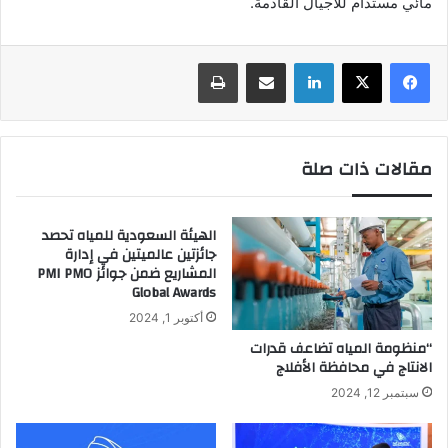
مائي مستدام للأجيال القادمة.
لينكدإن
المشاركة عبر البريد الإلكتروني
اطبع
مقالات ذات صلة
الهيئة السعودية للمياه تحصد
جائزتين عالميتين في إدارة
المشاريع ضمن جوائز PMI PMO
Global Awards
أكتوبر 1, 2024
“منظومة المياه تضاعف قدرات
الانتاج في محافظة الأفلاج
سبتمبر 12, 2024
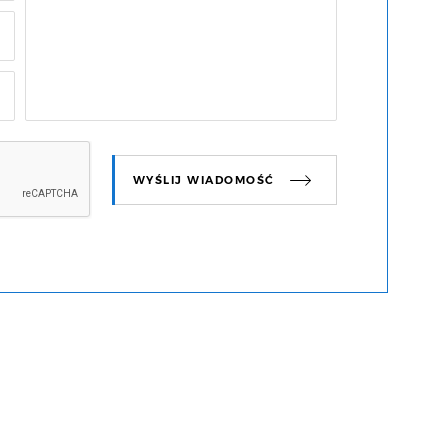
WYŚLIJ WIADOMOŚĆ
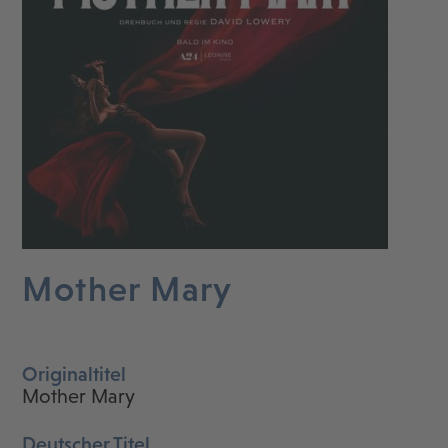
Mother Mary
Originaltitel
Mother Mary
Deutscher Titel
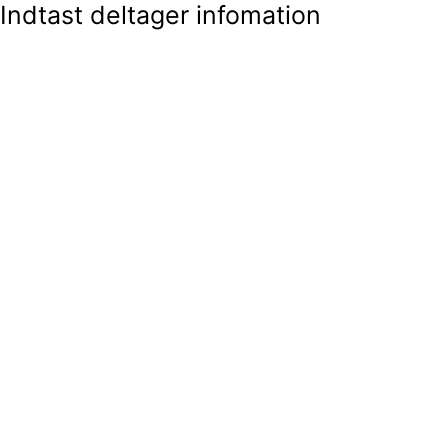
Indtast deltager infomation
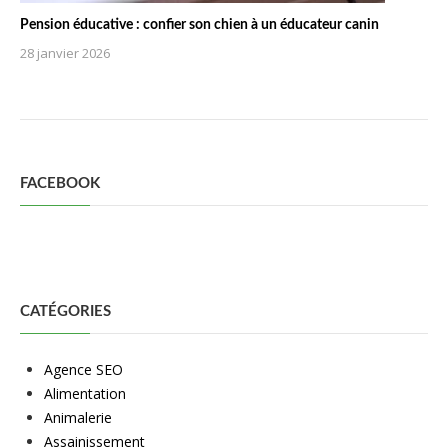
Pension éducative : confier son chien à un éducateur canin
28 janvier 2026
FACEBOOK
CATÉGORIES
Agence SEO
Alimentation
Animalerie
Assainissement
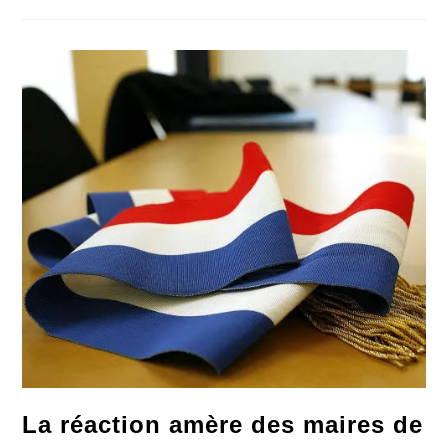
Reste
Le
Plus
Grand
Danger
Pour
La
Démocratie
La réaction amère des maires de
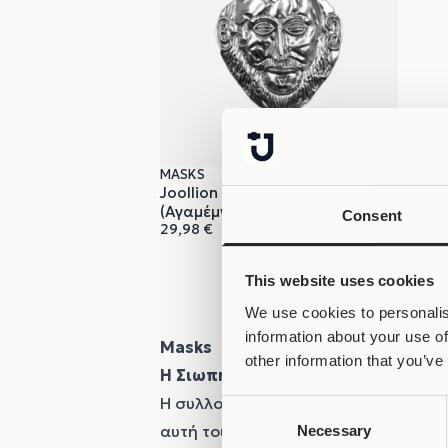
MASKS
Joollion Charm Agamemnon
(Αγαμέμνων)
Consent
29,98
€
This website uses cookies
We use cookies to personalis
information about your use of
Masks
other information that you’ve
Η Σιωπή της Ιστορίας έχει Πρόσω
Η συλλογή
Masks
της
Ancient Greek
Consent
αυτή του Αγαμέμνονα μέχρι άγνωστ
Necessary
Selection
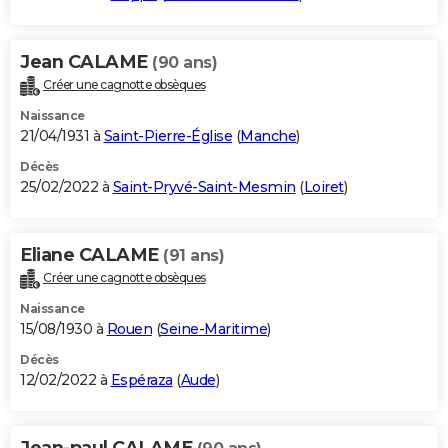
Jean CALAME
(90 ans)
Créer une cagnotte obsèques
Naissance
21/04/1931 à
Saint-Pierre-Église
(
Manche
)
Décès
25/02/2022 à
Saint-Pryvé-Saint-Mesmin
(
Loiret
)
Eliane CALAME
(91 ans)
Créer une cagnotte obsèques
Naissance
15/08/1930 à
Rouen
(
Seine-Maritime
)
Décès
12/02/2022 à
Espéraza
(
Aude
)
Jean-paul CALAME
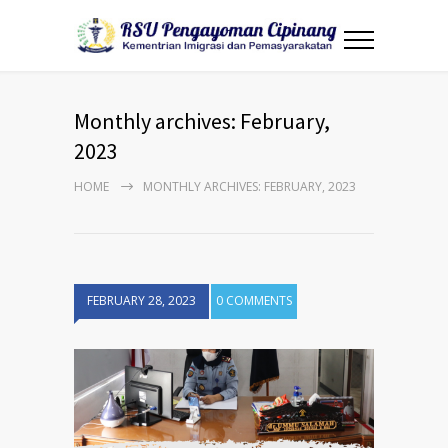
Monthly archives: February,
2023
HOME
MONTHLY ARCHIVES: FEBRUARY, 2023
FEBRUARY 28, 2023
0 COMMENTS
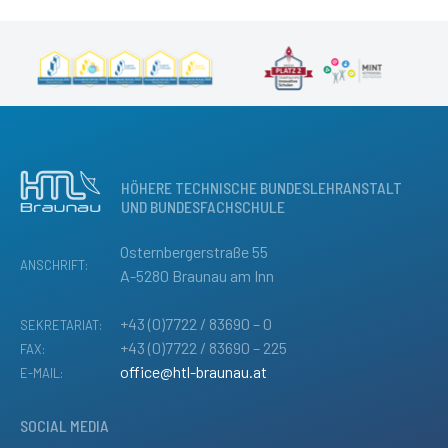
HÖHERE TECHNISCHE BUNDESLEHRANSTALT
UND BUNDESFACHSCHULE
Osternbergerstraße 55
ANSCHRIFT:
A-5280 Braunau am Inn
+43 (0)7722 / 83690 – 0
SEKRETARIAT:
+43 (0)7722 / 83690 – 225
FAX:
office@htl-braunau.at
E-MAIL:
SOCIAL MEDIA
■ ■ ■ ■ ■ ■ ■
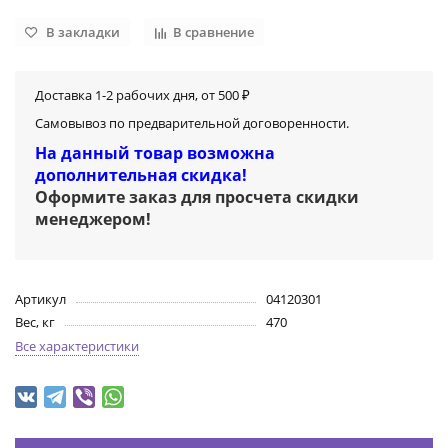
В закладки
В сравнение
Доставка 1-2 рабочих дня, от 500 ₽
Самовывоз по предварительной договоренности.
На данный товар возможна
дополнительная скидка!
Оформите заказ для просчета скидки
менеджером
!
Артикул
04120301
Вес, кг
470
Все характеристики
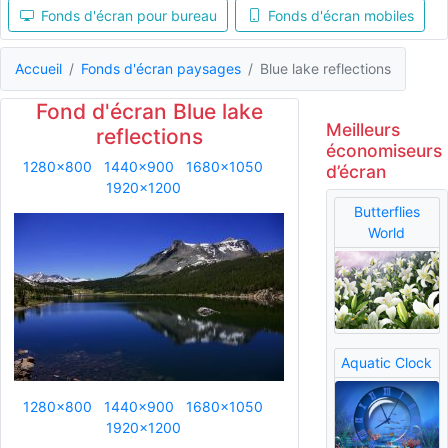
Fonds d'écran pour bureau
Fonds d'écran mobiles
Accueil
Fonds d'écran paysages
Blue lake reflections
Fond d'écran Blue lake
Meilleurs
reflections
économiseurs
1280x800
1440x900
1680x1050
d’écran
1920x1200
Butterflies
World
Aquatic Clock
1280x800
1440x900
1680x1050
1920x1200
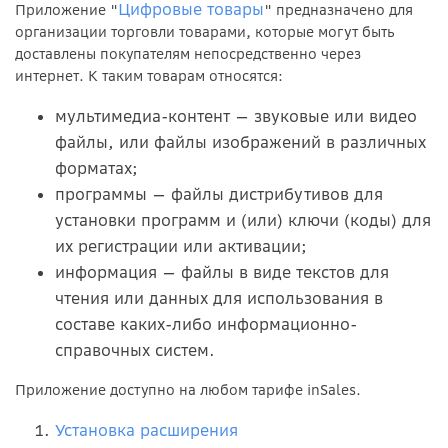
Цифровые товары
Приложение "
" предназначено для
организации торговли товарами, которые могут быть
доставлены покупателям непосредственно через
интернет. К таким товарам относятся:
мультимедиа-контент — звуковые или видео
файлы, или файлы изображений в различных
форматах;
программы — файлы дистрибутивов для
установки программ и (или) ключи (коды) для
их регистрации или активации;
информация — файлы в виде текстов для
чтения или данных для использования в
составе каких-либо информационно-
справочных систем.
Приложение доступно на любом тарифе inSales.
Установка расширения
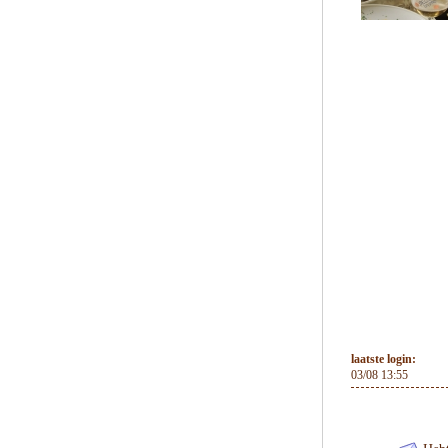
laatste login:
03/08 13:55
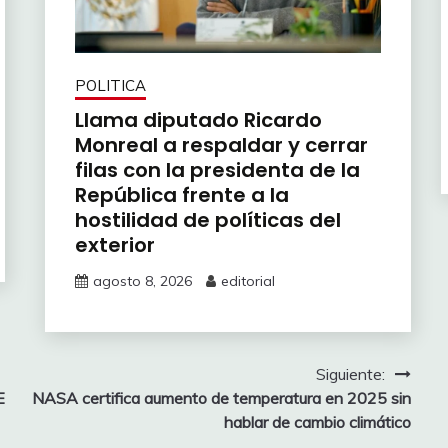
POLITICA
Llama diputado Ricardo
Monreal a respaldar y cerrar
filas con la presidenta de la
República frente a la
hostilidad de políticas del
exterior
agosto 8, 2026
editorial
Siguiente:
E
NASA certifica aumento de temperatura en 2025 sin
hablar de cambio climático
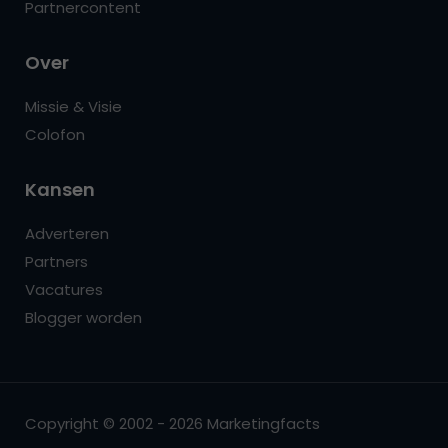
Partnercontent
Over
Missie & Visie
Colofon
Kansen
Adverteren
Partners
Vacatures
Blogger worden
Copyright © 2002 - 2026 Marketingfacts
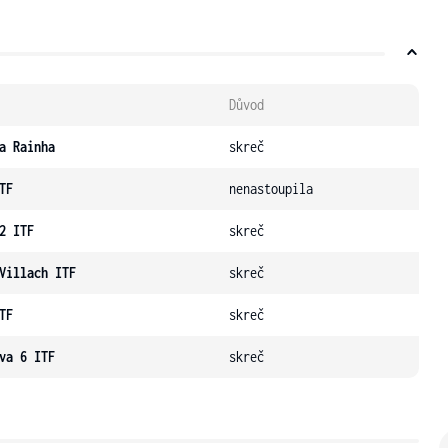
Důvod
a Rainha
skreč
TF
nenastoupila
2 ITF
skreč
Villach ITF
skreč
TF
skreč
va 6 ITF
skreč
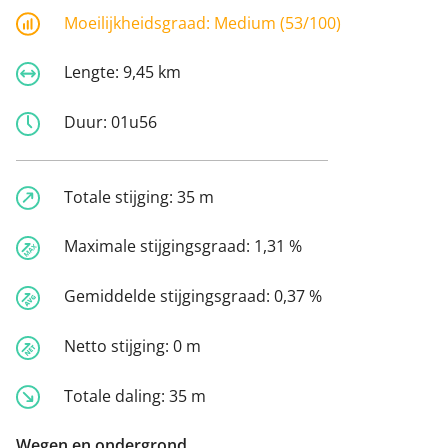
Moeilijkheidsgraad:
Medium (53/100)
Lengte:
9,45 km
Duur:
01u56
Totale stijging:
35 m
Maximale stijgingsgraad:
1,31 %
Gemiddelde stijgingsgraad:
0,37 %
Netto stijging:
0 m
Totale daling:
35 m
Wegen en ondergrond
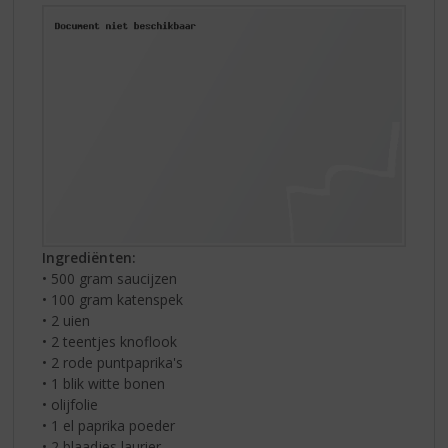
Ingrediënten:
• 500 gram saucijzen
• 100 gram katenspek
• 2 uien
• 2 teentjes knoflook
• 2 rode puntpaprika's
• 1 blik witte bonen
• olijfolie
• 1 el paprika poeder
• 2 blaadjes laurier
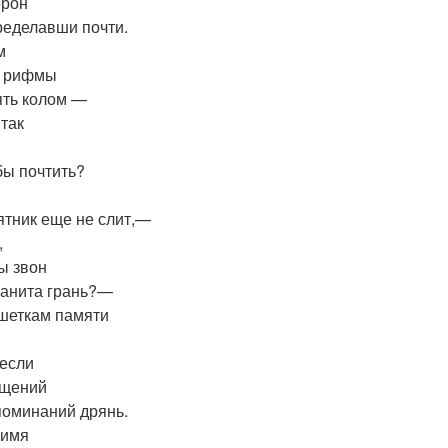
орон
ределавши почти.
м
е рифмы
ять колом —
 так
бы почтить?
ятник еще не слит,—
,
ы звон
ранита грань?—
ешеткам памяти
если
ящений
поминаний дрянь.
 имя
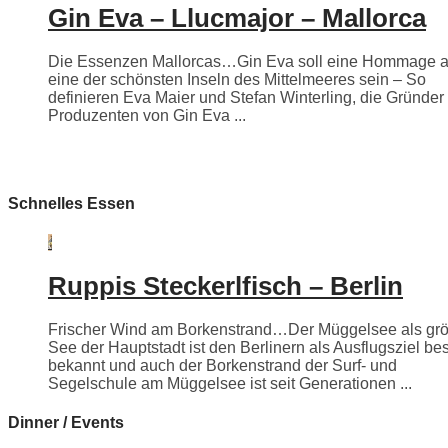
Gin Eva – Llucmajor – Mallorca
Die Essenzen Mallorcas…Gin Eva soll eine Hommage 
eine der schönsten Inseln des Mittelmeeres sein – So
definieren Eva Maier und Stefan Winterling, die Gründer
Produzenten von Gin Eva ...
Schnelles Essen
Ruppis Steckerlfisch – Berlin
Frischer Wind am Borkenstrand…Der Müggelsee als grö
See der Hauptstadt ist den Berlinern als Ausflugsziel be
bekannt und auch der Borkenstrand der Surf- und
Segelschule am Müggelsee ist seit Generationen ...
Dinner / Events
■ ■ ■ ■ ■ ■ ■
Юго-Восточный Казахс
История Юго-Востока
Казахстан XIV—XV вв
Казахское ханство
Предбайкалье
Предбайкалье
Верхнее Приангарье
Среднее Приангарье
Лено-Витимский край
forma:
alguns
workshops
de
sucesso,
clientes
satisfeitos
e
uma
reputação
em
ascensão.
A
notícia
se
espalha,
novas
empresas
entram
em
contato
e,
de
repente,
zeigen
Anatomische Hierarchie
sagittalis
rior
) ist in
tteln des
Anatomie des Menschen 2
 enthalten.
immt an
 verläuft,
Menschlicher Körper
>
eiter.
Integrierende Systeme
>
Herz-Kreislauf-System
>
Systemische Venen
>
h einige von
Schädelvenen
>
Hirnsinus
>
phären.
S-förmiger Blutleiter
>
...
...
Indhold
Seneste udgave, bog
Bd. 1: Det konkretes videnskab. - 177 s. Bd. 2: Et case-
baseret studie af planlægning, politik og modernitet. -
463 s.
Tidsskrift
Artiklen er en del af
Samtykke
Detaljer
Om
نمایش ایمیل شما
■ ■ ■ ■ ■ ■ ■
From the records above, copy exactly the stretch from the line holding "файлы, или файлы изображений в различных" through the line holding "Wegen en ondergrond", both ends included, without the pictures.

файлы, или файлы изображений в различных
форматах;
программы — файлы дистрибутивов для
установки программ и (или) ключи (коды) для
их регистрации или активации;
информация — файлы в виде текстов для
чтения или данных для использования в
составе каких-либо информационно-
справочных систем.
Приложение доступно на любом тарифе inSales.
Установка расширения
laatste login:
03/08 13:55
POLITICA
Llama diputado Ricardo
Monreal a respaldar y cerrar
filas con la presidenta de la
República frente a la
hostilidad de políticas del
exterior
agosto 8, 2026
editorial
Siguiente:
E
NASA certifica aumento de temperatura en 2025 sin
hablar de cambio climático
Partnercontent
Over
Missie & Visie
Colofon
Kansen
Adverteren
Partners
Vacatures
Blogger worden
Copyright © 2002 - 2026 Marketingfacts
Důvod
a Rainha
skreč
TF
nenastoupila
2 ITF
skreč
Villach ITF
skreč
TF
skreč
va 6 ITF
skreč
Moeilijkheidsgraad:
Medium (53/100)
Lengte:
9,45 km
Duur:
01u56
Totale stijging:
35 m
Maximale stijgingsgraad:
1,31 %
Gemiddelde stijgingsgraad:
0,37 %
Netto stijging:
0 m
Totale daling:
35 m
Wegen en ondergrond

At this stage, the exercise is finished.